# Ash's Pikachu event, Elemental Monkeys and N names.



## Wargle (Dec 26, 2010)

Event

Ash's Pikachu will be at Toys "R" Us Jan 30- Feb 5th 2011.



Names

Grass type - Pansage

Fire type - Pansear

Water type - Panpour

N - N

Scans are of low quality and may not be official for names.


----------



## Noctowl (Dec 26, 2010)

Well, they are not the best names but I will get used to them in time. :)


----------



## Leaf Joltik (Dec 27, 2010)

I told Veekun to put up the Monkeys's names, but Eevee refused - what? Is he stuffed up or something? :/

What's with the Pan- prefix anyway.


----------



## JackPK (Dec 27, 2010)

Leaf-Lepardas said:


> What's with the Pan- prefix anyway.


Bulbanews (which is usually much more reliable and less rumormongering than Serebii, by the way, I don't know why it's the other way around in this case) says, "Regardless, the names fit the trio nicely: the prefix "pan" relates not only to Chimpanzee and a genus of monkey, but also can be used to indicate members of a group."

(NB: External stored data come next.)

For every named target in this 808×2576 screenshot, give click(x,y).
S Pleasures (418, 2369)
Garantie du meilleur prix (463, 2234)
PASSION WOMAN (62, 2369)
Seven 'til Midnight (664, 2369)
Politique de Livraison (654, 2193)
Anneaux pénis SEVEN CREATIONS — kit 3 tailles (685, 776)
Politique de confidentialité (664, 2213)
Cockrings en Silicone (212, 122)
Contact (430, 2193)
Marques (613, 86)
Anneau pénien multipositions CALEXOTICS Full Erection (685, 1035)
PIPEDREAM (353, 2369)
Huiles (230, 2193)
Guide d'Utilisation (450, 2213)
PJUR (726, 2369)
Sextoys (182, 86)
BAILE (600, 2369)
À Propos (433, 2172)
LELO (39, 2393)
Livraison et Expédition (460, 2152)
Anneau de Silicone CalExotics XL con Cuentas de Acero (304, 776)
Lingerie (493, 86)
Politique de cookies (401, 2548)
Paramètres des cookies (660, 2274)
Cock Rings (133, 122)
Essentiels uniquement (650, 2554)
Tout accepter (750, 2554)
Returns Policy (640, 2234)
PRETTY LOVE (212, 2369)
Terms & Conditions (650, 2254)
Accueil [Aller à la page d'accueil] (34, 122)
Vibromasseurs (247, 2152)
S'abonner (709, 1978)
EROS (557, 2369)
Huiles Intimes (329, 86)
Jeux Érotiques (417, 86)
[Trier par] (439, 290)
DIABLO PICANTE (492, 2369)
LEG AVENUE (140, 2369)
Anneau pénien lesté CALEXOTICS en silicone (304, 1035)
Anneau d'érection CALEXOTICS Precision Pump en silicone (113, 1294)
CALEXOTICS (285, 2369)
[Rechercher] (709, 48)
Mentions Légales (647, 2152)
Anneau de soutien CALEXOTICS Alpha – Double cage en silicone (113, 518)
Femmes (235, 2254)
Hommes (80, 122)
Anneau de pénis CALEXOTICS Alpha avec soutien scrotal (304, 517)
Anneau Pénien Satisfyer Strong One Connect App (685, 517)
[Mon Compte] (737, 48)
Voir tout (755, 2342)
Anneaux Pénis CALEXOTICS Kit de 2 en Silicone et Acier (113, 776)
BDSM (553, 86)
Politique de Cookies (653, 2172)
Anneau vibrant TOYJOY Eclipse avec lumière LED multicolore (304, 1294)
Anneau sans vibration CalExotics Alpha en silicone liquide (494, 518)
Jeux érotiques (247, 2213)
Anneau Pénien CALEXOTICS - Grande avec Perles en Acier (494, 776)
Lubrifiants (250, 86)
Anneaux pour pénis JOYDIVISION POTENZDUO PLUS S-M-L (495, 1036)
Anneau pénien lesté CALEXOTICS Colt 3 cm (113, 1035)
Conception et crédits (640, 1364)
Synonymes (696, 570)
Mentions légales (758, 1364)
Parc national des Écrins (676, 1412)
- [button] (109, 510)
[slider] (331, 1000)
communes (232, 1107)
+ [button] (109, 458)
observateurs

I think that claiming "pan" refers to members of a group is stretching things, unless I'm misinformed. But it does have a sense of referring to "many/all/everything", which could metaphorically represent their differing elemental natures.


----------



## JackPK (Dec 27, 2010)

More names are out!

I especially like Professor Juniper and Gigalith (rolls off the tongue so much easier than Gigaiath). The only one I kinda sorta have a problem with is Minccino, and that's mostly just my inner prescriptivist saying "n-c-c NOT RIGHT NOT RIGHT". I'll get used to it.

Although god i hope they keep Munna's anime pronunciation as "moon-uh" instead of "muhn-nuh" (i.e. first syllable same as "money").

And the monkeys still aren't confirmed officially yet.


----------



## Zhorken (Dec 27, 2010)

Leaf-Lepardas said:


> I told Veekun to put up the Monkeys's names, but Eevee refused - what? Is he stuffed up or something? :/


What?  It's because the source is a blurry screenshot on leaked box art.


----------